See Gillet v. Watchtower Bible & Tract. Soc.,
An additional reason why I am not proceeding to decide Nova’s motion on this issue is because it is not clear that Nova is actually moving for summary judgment on the ground that Combined was not its agent. Nova’s agency argument first appears in its reply in support of its motion for summary judgment, and was not a part of its original motion for summary judgment. See Sum. J. Mot. at 12-15; Nova’s Reply to Mr. Waserstein’s and 1108’s Resp. to Nova’s Sum. J. Mot. [D.E. 95] at 8-9. It seems that in making the argument in its reply, Nova operated on the mistaken assumption that Mr. Waser-stein’s and 1108’s cross-motion for summary judgment included the estoppel defense. Mr. Waserstein and 1108 filed a single memorandum where they cross-moved for summary judgment on Count I of Nova’s second amended complaint, and opposed Nova’s motion for summary judgment on their estoppel defense. They labeled the portion of their memorandum discussing the estoppel defense as “Disputed Issues of Material Facts.” Resp. at 15-16. But in its opposition to Mr.
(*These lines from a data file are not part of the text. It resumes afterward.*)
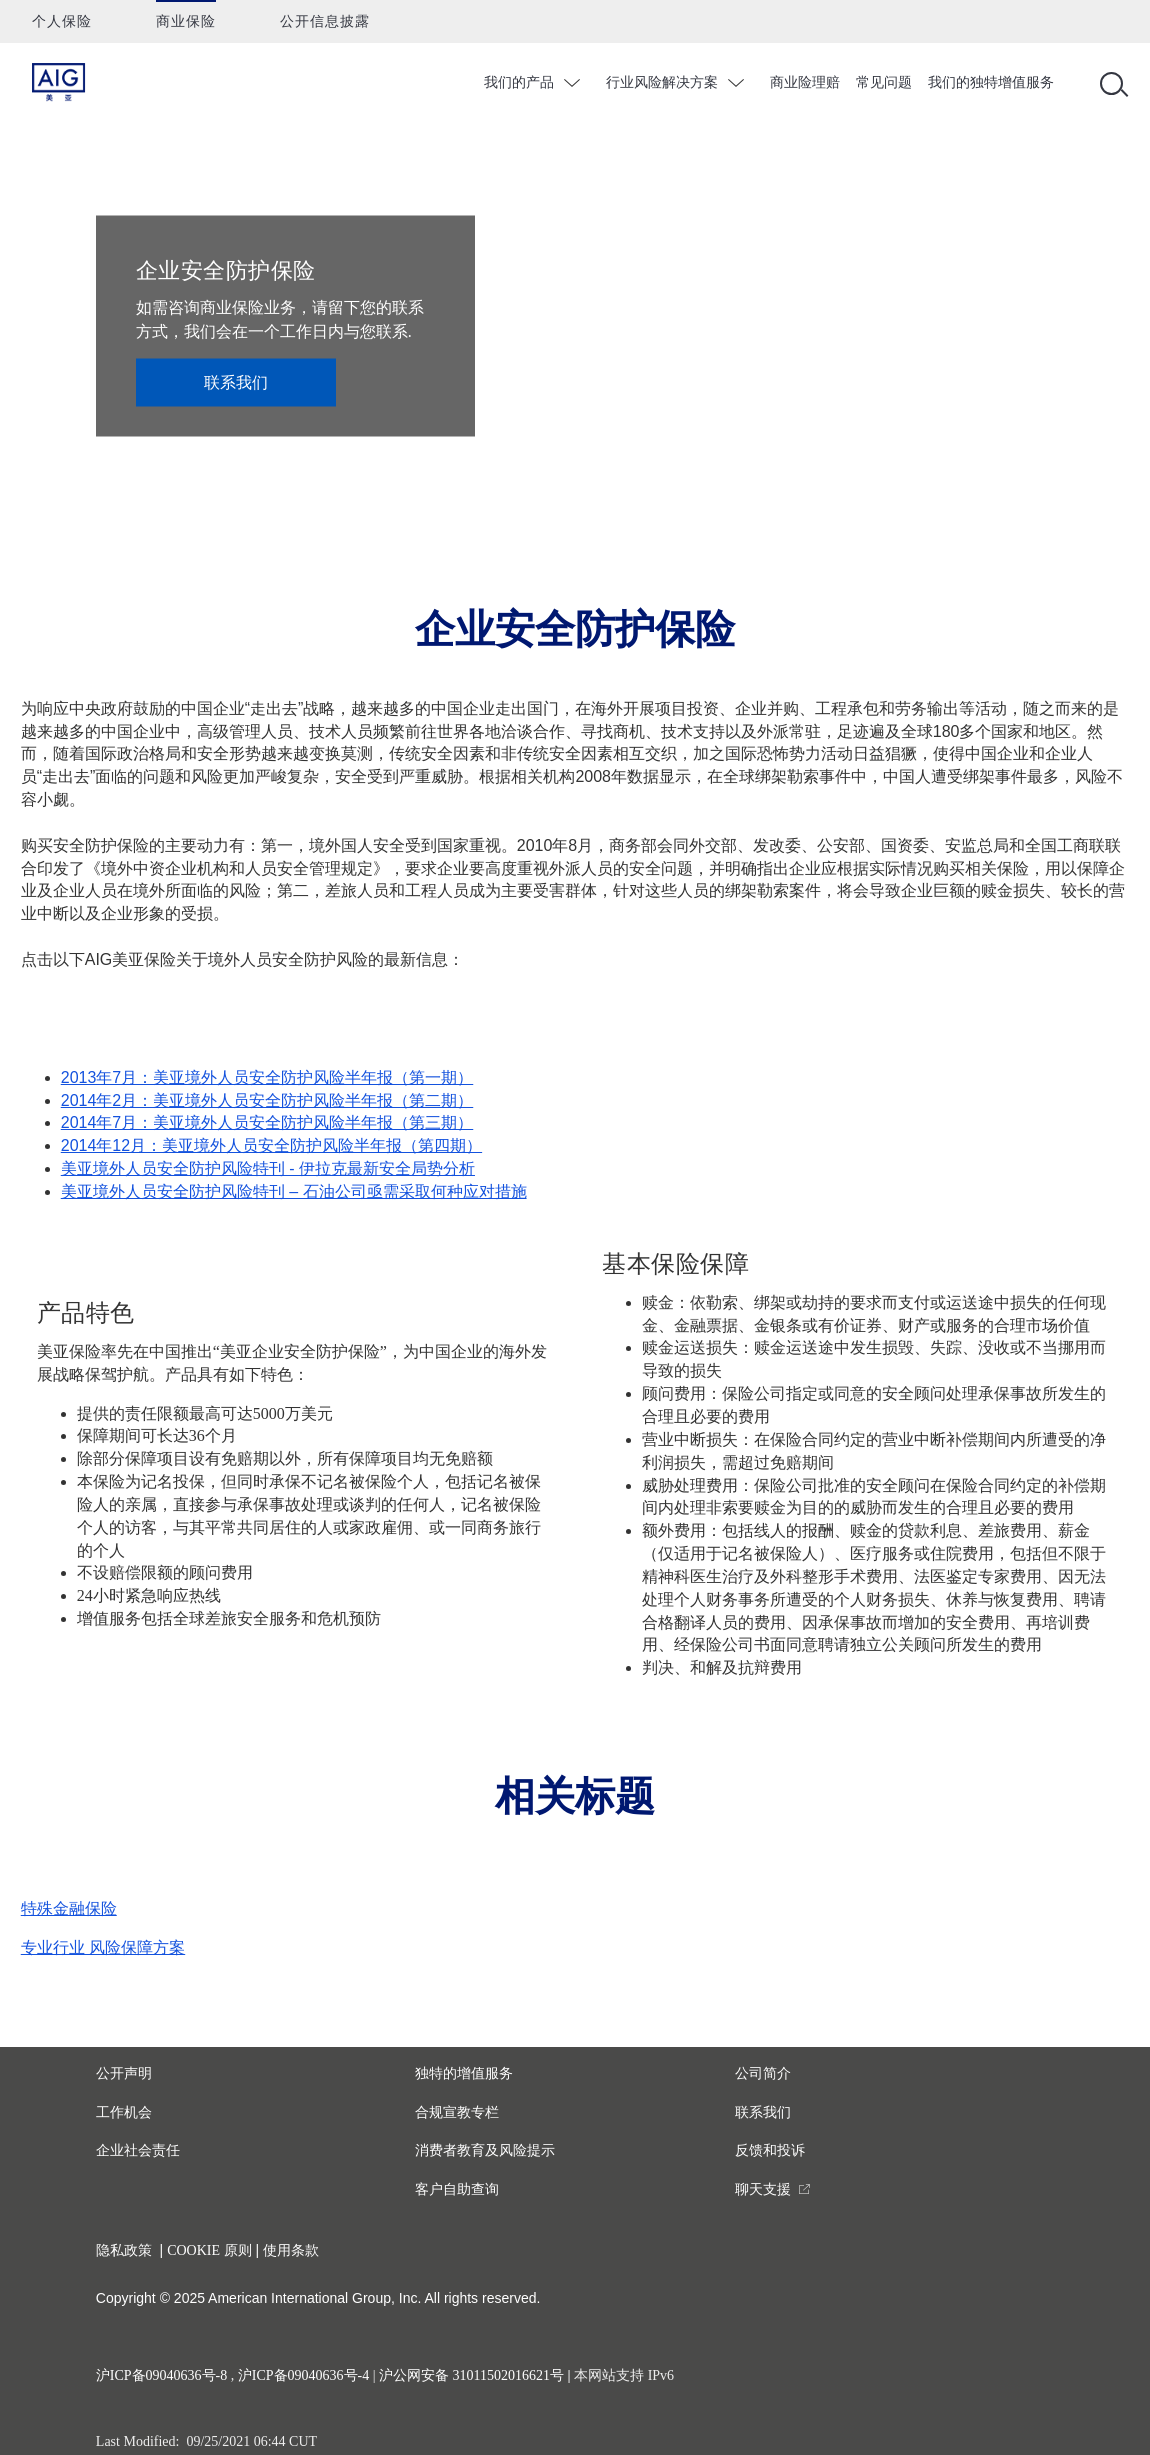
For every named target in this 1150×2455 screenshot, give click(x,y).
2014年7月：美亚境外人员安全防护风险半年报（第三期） (267, 1122)
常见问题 (884, 82)
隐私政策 (124, 2250)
Waser-stein’s and 1108’s statement of disputed facts, Nova states: “However, whether Combined Underwriters was Nova’s agent is a material issue of disputed fact as to the Defendants’ cross-motion for summary judgment...” Nova’s Stmt, at ¶4. Thus, Nova’s agency argument in its reply may be a response to what Nova thought was a cross-motion for summary judgment by Mr. Waserstein and 1108 on their estoppel defense. Moreover, it would be unfair to Mr. Waserstein and 1108 to decide Nova’s motion on the agency issue alone, because the argument first appears in Nova’s reply, and Mr. Waserstein and 1108 did not have a chance to respond in their opposition. See, e.g., S.D. Fla. Local Rule 7.1.C (“The movant may.. .serve a reply memorandum in support of the motion, which reply memorandum shall be strictly limited to rebuttal of matters raised in the memorandum in opposition... ”).
IV. Conclusion
The plain and ordinary language of the policy does not require Nova to defend Mr. Waserstein and 1108 in the underlying state court suit. The parties do not dispute that one set of alleged causes in the underlying complaints, pursuant to the pollution exclusion clause, are excluded from coverage. The other set of causes, “living organisms,” “microbial populations,” “airborne and microbial contaminants,” and “indoor allergens” are contaminants, and are excluded from coverage under the pollution exclusion clause as well. Because Nova has no duty to defend under the policy, it necessarily has no duty to indemnify under the policy.
Thus, Nova’s motion for summary judgment is GRANTED IN PART, and DENIED IN part. Mr. Waserstein’s and 1108’s cross-motion for summary judgment is denied.